* _Task_: Output the records that follow exactly as they are written.

Extracted data entries:
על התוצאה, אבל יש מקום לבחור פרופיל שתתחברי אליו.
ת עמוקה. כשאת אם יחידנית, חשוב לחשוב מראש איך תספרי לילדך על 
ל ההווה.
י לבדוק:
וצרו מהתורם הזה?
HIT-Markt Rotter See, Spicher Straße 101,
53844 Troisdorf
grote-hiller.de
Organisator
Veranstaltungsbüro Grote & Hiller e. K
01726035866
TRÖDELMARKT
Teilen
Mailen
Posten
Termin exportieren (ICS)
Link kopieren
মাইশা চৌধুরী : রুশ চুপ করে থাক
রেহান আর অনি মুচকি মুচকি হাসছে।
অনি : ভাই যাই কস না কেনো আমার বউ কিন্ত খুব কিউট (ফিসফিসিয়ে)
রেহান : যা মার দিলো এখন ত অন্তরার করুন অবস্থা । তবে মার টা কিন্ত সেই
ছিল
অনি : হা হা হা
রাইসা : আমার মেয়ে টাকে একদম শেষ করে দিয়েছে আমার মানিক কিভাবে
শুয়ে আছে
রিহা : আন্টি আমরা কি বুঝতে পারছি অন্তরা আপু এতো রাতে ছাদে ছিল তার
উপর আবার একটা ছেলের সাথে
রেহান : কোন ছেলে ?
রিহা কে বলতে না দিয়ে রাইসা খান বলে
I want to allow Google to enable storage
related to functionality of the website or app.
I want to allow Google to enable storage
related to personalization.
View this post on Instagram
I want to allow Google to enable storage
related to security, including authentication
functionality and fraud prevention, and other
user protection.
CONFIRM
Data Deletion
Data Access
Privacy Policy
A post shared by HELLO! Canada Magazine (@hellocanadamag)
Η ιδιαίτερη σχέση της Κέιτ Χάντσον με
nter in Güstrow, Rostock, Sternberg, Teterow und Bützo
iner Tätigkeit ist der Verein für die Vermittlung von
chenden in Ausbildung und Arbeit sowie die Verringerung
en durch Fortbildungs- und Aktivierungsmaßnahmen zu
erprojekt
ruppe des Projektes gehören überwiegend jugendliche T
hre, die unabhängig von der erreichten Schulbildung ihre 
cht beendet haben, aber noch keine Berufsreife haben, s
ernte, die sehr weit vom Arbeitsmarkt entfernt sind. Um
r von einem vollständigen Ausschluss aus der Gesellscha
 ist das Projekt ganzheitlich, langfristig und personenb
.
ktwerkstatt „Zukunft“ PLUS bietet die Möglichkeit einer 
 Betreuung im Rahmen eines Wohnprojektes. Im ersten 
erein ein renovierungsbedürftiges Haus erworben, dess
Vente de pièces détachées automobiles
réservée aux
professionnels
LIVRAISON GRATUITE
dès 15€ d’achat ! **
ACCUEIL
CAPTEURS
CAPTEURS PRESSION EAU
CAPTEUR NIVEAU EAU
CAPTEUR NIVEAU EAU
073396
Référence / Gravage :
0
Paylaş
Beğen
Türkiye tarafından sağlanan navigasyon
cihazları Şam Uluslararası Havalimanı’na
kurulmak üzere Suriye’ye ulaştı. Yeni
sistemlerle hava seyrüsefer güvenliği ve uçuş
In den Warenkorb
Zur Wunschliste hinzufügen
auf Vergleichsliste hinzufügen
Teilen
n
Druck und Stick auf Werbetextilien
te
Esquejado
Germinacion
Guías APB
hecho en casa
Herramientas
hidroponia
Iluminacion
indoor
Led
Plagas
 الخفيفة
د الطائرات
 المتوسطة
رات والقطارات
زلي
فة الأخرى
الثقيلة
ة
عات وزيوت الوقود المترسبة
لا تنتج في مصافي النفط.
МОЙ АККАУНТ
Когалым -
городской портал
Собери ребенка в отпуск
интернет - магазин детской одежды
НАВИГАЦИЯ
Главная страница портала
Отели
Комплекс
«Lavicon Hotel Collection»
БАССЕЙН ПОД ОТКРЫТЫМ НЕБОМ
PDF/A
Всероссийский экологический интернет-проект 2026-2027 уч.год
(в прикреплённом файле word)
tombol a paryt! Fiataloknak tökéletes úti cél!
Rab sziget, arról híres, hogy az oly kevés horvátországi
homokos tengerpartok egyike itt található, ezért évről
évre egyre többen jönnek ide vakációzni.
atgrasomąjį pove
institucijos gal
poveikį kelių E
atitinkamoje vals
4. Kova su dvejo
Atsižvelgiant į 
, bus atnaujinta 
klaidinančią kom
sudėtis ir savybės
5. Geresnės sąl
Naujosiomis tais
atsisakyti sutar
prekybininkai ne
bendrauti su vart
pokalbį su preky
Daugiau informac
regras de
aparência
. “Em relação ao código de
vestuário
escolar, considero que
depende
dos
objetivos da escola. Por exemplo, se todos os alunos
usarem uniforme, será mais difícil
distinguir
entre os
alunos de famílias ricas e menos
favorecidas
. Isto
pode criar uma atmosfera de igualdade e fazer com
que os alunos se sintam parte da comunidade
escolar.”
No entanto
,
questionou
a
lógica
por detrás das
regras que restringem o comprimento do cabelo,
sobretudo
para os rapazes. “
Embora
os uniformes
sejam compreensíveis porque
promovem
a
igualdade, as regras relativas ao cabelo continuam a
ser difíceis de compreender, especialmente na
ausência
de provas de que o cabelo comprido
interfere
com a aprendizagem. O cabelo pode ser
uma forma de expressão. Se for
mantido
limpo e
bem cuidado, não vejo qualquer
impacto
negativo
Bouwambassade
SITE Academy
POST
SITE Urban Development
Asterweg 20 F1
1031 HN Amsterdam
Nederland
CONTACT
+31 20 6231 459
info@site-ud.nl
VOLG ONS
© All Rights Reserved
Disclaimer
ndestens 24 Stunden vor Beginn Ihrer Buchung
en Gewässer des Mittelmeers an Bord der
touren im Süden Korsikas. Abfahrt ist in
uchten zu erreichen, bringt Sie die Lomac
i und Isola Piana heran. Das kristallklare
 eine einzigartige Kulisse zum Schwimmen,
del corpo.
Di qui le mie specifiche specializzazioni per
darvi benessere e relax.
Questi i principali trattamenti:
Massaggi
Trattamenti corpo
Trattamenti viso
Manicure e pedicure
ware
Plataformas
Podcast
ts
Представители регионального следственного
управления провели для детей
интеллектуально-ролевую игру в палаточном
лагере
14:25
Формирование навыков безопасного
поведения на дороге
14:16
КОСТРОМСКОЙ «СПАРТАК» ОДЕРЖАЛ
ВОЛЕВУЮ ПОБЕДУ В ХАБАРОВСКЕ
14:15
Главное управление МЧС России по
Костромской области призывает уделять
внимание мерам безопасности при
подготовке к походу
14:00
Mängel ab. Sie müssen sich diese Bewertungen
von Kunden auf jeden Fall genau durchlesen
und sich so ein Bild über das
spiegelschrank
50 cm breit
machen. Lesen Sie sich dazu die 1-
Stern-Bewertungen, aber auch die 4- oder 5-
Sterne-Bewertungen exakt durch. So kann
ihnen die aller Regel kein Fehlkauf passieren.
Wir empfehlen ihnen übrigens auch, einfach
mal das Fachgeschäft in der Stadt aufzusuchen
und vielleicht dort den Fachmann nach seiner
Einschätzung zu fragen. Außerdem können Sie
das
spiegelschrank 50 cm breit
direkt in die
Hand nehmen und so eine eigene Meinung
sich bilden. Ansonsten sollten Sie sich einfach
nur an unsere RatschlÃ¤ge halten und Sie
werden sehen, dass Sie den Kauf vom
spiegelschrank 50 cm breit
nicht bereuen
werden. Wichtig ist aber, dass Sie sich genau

* _Problem solution_:
על התוצאה, אבל יש מקום לבחור פרופיל שתתחברי אליו.
ת עמוקה. כשאת אם יחידנית, חשוב לחשוב מראש איך תספרי לילדך על 
ל ההווה.
י לבדוק:
וצרו מהתורם הזה?
HIT-Markt Rotter See, Spicher Straße 101,
53844 Troisdorf
grote-hiller.de
Organisator
Veranstaltungsbüro Grote & Hiller e. K
01726035866
TRÖDELMARKT
Teilen
Mailen
Posten
Termin exportieren (ICS)
Link kopieren
মাইশা চৌধুরী : রুশ চুপ করে থাক
রেহান আর অনি মুচকি মুচকি হাসছে।
অনি : ভাই যাই কস না কেনো আমার বউ কিন্ত খুব কিউট (ফিসফিসিয়ে)
রেহান : যা মার দিলো এখন ত অন্তরার করুন অবস্থা । তবে মার টা কিন্ত সেই
ছিল
অনি : হা হা হা
রাইসা : আমার মেয়ে টাকে একদম শেষ করে দিয়েছে আমার মানিক কিভাবে
শুয়ে আছে
রিহা : আন্টি আমরা কি বুঝতে পারছি অন্তরা আপু এতো রাতে ছাদে ছিল তার
উপর আবার একটা ছেলের সাথে
রেহান : কোন ছেলে ?
রিহা কে বলতে না দিয়ে রাইসা খান বলে
I want to allow Google to enable storage
related to functionality of the website or app.
I want to allow Google to enable storage
related to personalization.
View this post on Instagram
I want to allow Google to enable storage
related to security, including authentication
functionality and fraud prevention, and other
user protection.
CONFIRM
Data Deletion
Data Access
Privacy Policy
A post shared by HELLO! Canada Magazine (@hellocanadamag)
Η ιδιαίτερη σχέση της Κέιτ Χάντσον με
nter in Güstrow, Rostock, Sternberg, Teterow und Bützo
iner Tätigkeit ist der Verein für die Vermittlung von
chenden in Ausbildung und Arbeit sowie die Verringerung
en durch Fortbildungs- und Aktivierungsmaßnahmen zu
erprojekt
ruppe des Projektes gehören überwiegend jugendliche T
hre, die unabhängig von der erreichten Schulbildung ihre 
cht beendet haben, aber noch keine Berufsreife haben, s
ernte, die sehr weit vom Arbeitsmarkt entfernt sind. Um
r von einem vollständigen Ausschluss aus der Gesellscha
 ist das Projekt ganzheitlich, langfristig und personenb
.
ktwerkstatt „Zukunft“ PLUS bietet die Möglichkeit einer 
 Betreuung im Rahmen eines Wohnprojektes. Im ersten 
erein ein renovierungsbedürftiges Haus erworben, dess
Vente de pièces détachées automobiles
réservée aux
professionnels
LIVRAISON GRATUITE
dès 15€ d’achat ! **
ACCUEIL
CAPTEURS
CAPTEURS PRESSION EAU
CAPTEUR NIVEAU EAU
CAPTEUR NIVEAU EAU
073396
Référence / Gravage :
0
Paylaş
Beğen
Türkiye tarafından sağlanan navigasyon
cihazları Şam Uluslararası Havalimanı’na
kurulmak üzere Suriye’ye ulaştı. Yeni
sistemlerle hava seyrüsefer güvenliği ve uçuş
In den Warenkorb
Zur Wunschliste hinzufügen
auf Vergleichsliste hinzufügen
Teilen
n
Druck und Stick auf Werbetextilien
te
Esquejado
Germinacion
Guías APB
hecho en casa
Herramientas
hidroponia
Iluminacion
indoor
Led
Plagas
 الخفيفة
د الطائرات
 المتوسطة
رات والقطارات
زلي
فة الأخرى
الثقيلة
ة
عات وزيوت الوقود المترسبة
لا تنتج في مصافي النفط.
МОЙ АККАУНТ
Когалым -
городской портал
Собери ребенка в отпуск
интернет - магазин детской одежды
НАВИГАЦИЯ
Главная страница портала
Отели
Комплекс
«Lavicon Hotel Collection»
БАССЕЙН ПОД ОТКРЫТЫМ НЕБОМ
PDF/A
Всероссийский экологический интернет-проект 2026-2027 уч.год
(в прикреплённом файле word)
tombol a paryt! Fiataloknak tökéletes úti cél!
Rab sziget, arról híres, hogy az oly kevés horvátországi
homokos tengerpartok egyike itt található, ezért évről
évre egyre többen jönnek ide vakációzni.
atgrasomąjį pove
institucijos gal
poveikį kelių E
atitinkamoje vals
4. Kova su dvejo
Atsižvelgiant į 
, bus atnaujinta 
klaidinančią kom
sudėtis ir savybės
5. Geresnės sąl
Naujosiomis tais
atsisakyti sutar
prekybininkai ne
bendrauti su vart
pokalbį su preky
Daugiau informac
regras de
aparência
. “Em relação ao código de
vestuário
escolar, considero que
depende
dos
objetivos da escola. Por exemplo, se todos os alunos
usarem uniforme, será mais difícil
distinguir
entre os
alunos de famílias ricas e menos
favorecidas
. Isto
pode criar uma atmosfera de igualdade e fazer com
que os alunos se sintam parte da comunidade
escolar.”
No entanto
,
questionou
a
lógica
por detrás das
regras que restringem o comprimento do cabelo,
sobretudo
para os rapazes. “
Embora
os uniformes
sejam compreensíveis porque
promovem
a
igualdade, as regras relativas ao cabelo continuam a
ser difíceis de compreender, especialmente na
ausência
de provas de que o cabelo comprido
interfere
com a aprendizagem. O cabelo pode ser
uma forma de expressão. Se for
mantido
limpo e
bem cuidado, não vejo qualquer
impacto
negativo
Bouwambassade
SITE Academy
POST
SITE Urban Development
Asterweg 20 F1
1031 HN Amsterdam
Nederland
CONTACT
+31 20 6231 459
info@site-ud.nl
VOLG ONS
© All Rights Reserved
Disclaimer
ndestens 24 Stunden vor Beginn Ihrer Buchung
en Gewässer des Mittelmeers an Bord der
touren im Süden Korsikas. Abfahrt ist in
uchten zu erreichen, bringt Sie die Lomac
i und Isola Piana heran. Das kristallklare
 eine einzigartige Kulisse zum Schwimmen,
del corpo.
Di qui le mie specifiche specializzazioni per
darvi benessere e relax.
Questi i principali trattamenti:
Massaggi
Trattamenti corpo
Trattamenti viso
Manicure e pedicure
ware
Plataformas
Podcast
ts
Представители регионального следственного
управления провели для детей
интеллектуально-ролевую игру в палаточном
лагере
14:25
Формирование навыков безопасного
поведения на дороге
14:16
КОСТРОМСКОЙ «СПАРТАК» ОДЕРЖАЛ
ВОЛЕВУЮ ПОБЕДУ В ХАБАРОВСКЕ
14:15
Главное управление МЧС России по
Костромской области призывает уделять
внимание мерам безопасности при
подготовке к походу
14:00
Mängel ab. Sie müssen sich diese Bewertungen
von Kunden auf jeden Fall genau durchlesen
und sich so ein Bild über das
spiegelschrank
50 cm breit
machen. Lesen Sie sich dazu die 1-
Stern-Bewertungen, aber auch die 4- oder 5-
Sterne-Bewertungen exakt durch. So kann
ihnen die aller Regel kein Fehlkauf passieren.
Wir empfehlen ihnen übrigens auch, einfach
mal das Fachgeschäft in der Stadt aufzusuchen
und vielleicht dort den Fachmann nach seiner
Einschätzung zu fragen. Außerdem können Sie
das
spiegelschrank 50 cm breit
direkt in die
Hand nehmen und so eine eigene Meinung
sich bilden. Ansonsten sollten Sie sich einfach
nur an unsere RatschlÃ¤ge halten und Sie
werden sehen, dass Sie den Kauf vom
spiegelschrank 50 cm breit
nicht bereuen
werden. Wichtig ist aber, dass Sie sich genau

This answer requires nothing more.